> **REQUIRED ACTION**:
Copy, word for word, the lines of the listing below from the line with "икогда. Но все" up to and including the line with "הירשמי / התחברי". Drop the pictures.
╭─ DATA EXCERPTS
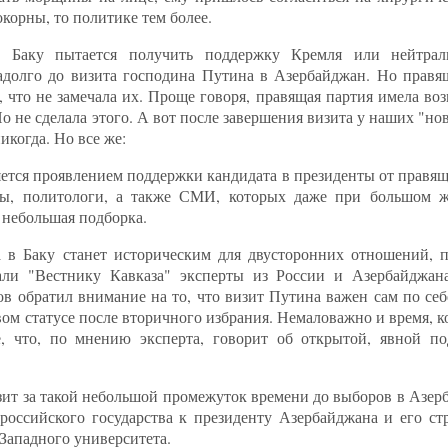
окорны, то политике тем более.
й Баку пытается получить поддержку Кремля или нейтрал
адолго до визита господина Путина в Азербайджан. Но правя
, что не замечала их. Проще говоря, правящая партия имела во
Но не сделала этого. А вот после завершения визита у наших "н
икогда. Но все же:
вляется проявлением поддержки кандидата в президенты от правя
рты, политологи, а также СМИ, которых даже при большом 
 небольшая подборка.
 в Баку станет историческим для двусторонних отношений, п
али "Вестнику Кавказа" эксперты из России и Азербайджана,
 обратил внимание на то, что визит Путина важен сам по себе
вом статусе после вторичного избрания. Немаловажно и время, ко
, что, по мнению эксперта, говорит об открытой, явной п
изит за такой небольшой промежуток времени до выборов в Азер
оссийского государства к президенту Азербайджана и его ст
 Западного университета.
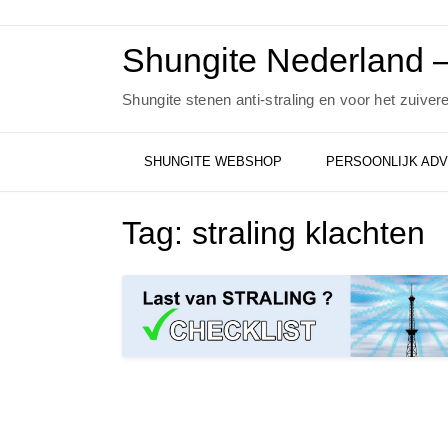
Ga
naar
de
Shungite Nederland –
inhoud
Shungite stenen anti-straling en voor het zuiver
SHUNGITE WEBSHOP
PERSOONLIJK ADV
Tag:
straling klachten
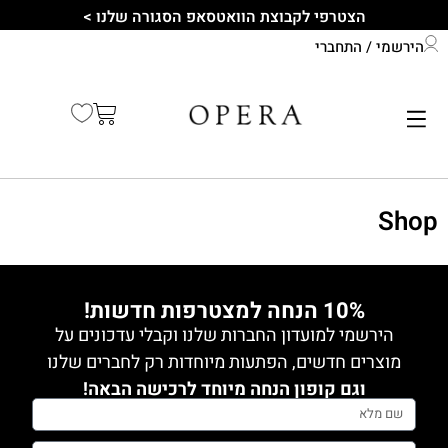
הצטרפי לקבוצת הוואטסאפ הסגורה שלנו >
הירשמי / התחברי
התחברי לחשבון שלך
קיץ 2026
Shop
10% הנחה למצטרפות חדשות!
הירשמי למועדון החברות שלנו וקבלי עדכונים על
מוצרים חדשים, הפתעות מיוחדות רק לחברים שלנו
וגם קופון הנחה מיוחד לרכישה הבאה!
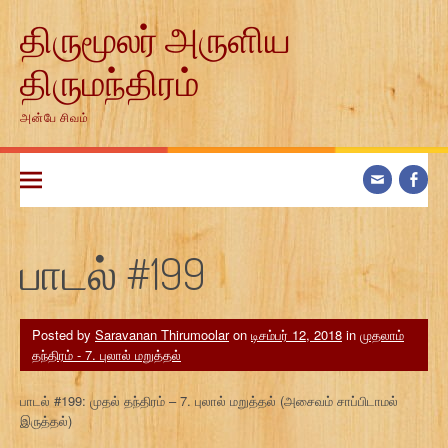
Skip
திருமூலர் அருளிய
to
content
திருமந்திரம்
அன்பே சிவம்
பாடல் #199
Posted by
Saravanan Thirumoolar
on
டிசம்பர் 12, 2018
in
முதலாம்
தந்திரம் - 7. புலால் மறுத்தல்
பாடல் #199: முதல் தந்திரம் – 7. புலால் மறுத்தல் (அசைவம் சாப்பிடாமல்
இருத்தல்)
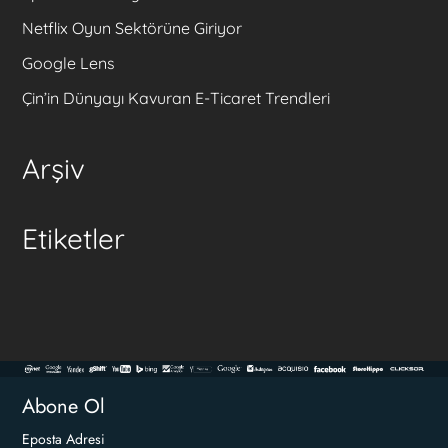
Netflix Oyun Sektörüne Giriyor
Google Lens
Çin’in Dünyayı Kavuran E-Ticaret Trendleri
Arşiv
Etiketler
Abone Ol
Eposta Adresi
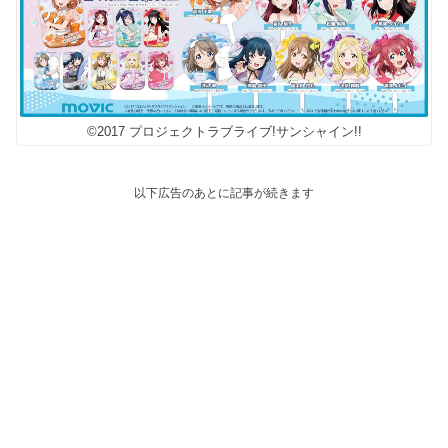
©2017 プロジェクトラブライブ!サンシャイン!!
以下広告のあとに記事が続きます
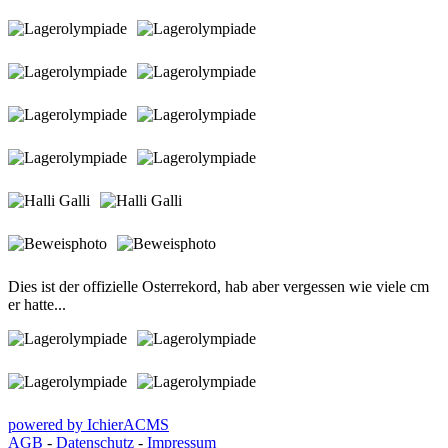
Dies ist der offizielle Osterrekord, hab aber vergessen wie viele cm
er hatte...
powered by IchierACMS
AGB
-
Datenschutz
-
Impressum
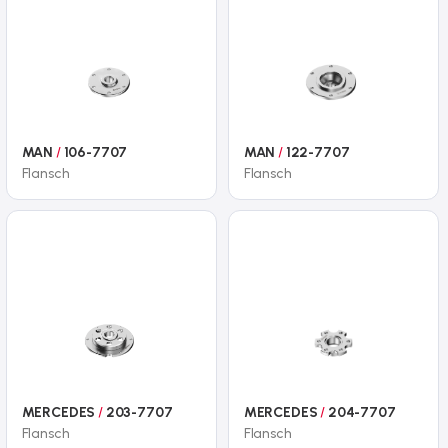
MAN
/
106-7707
MAN
/
122-7707
Flansch
Flansch
MERCEDES
/
203-7707
MERCEDES
/
204-7707
Flansch
Flansch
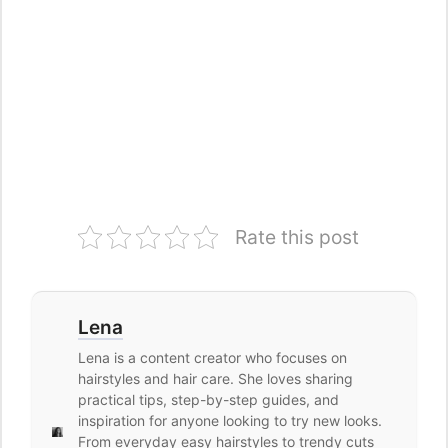
Rate this post
Lena
Lena is a content creator who focuses on
hairstyles and hair care. She loves sharing
practical tips, step-by-step guides, and
inspiration for anyone looking to try new looks.
From everyday easy hairstyles to trendy cuts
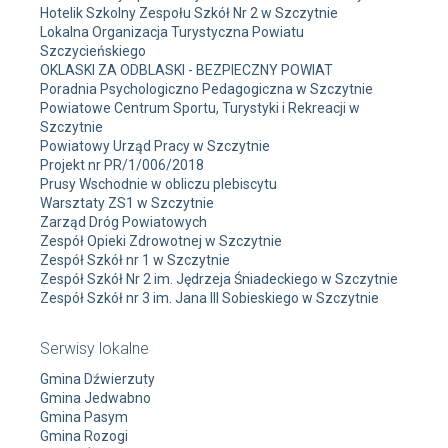
Hotelik Szkolny Zespołu Szkół Nr 2 w Szczytnie
Lokalna Organizacja Turystyczna Powiatu
Szczycieńskiego
OKLASKI ZA ODBLASKI - BEZPIECZNY POWIAT
Poradnia Psychologiczno Pedagogiczna w Szczytnie
Powiatowe Centrum Sportu, Turystyki i Rekreacji w
Szczytnie
Powiatowy Urząd Pracy w Szczytnie
Projekt nr PR/1/006/2018
Prusy Wschodnie w obliczu plebiscytu
Warsztaty ZS1 w Szczytnie
Zarząd Dróg Powiatowych
Zespół Opieki Zdrowotnej w Szczytnie
Zespół Szkół nr 1 w Szczytnie
Zespół Szkół Nr 2 im. Jędrzeja Śniadeckiego w Szczytnie
Zespół Szkół nr 3 im. Jana III Sobieskiego w Szczytnie
Serwisy lokalne
Gmina Dźwierzuty
Gmina Jedwabno
Gmina Pasym
Gmina Rozogi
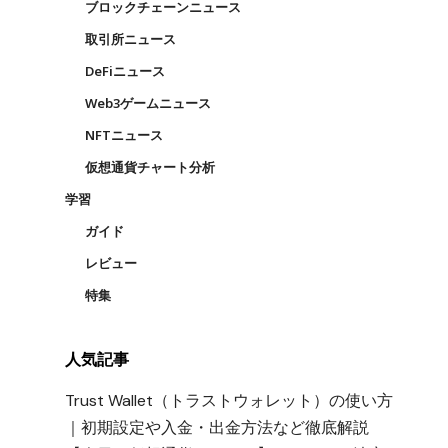
ブロックチェーンニュース
取引所ニュース
DeFiニュース
Web3ゲームニュース
NFTニュース
仮想通貨チャート分析
学習
ガイド
レビュー
特集
人気記事
Trust Wallet（トラストウォレット）の使い方
｜初期設定や入金・出金方法など徹底解説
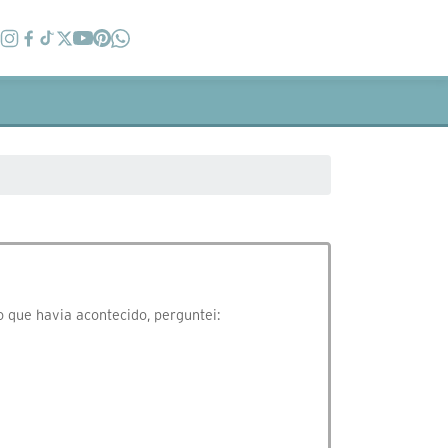
 que havia acontecido, perguntei:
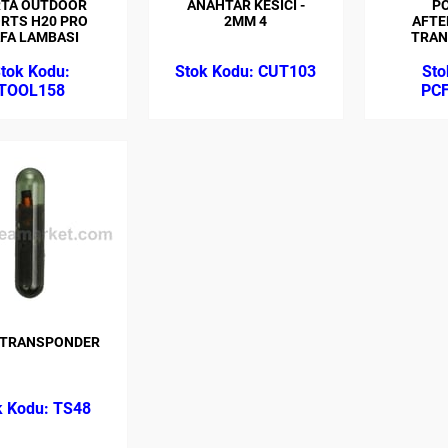
RTA OUTDOOR
ANAHTAR KESİCİ -
P
RTS H20 PRO
2MM 4
AFTE
FA LAMBASI
TRAN
CUT103
TOOL158
PCF
 TRANSPONDER
TS48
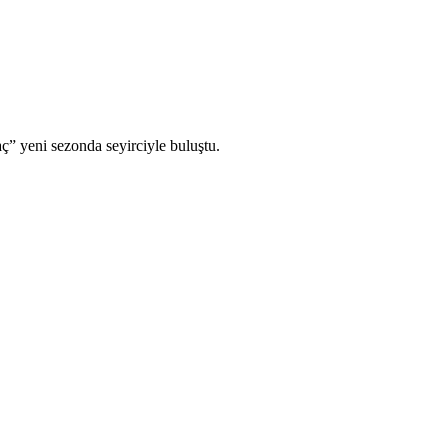
 yeni sezonda seyirciyle buluştu.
╰─
> **EXERCISE RESPONSE**:
икогда. Но все же:
вляется проявлением поддержки кандидата в президенты от правя
рты, политологи, а также СМИ, которых даже при большом 
 небольшая подборка.
 в Баку станет историческим для двусторонних отношений, п
али "Вестнику Кавказа" эксперты из России и Азербайджана,
 обратил внимание на то, что визит Путина важен сам по себе
вом статусе после вторичного избрания. Немаловажно и время, ко
, что, по мнению эксперта, говорит об открытой, явной п
изит за такой небольшой промежуток времени до выборов в Азер
оссийского государства к президенту Азербайджана и его ст
 Западного университета.
Ga
naar
de
Shungite Nederland –
inhoud
Shungite stenen anti-straling en voor het zuiver
SHUNGITE WEBSHOP
PERSOONLIJK ADV
Tag:
straling klachten
הצטרפי לקבוצת הוואטסאפ הסגורה שלנו >
הירשמי / התחברי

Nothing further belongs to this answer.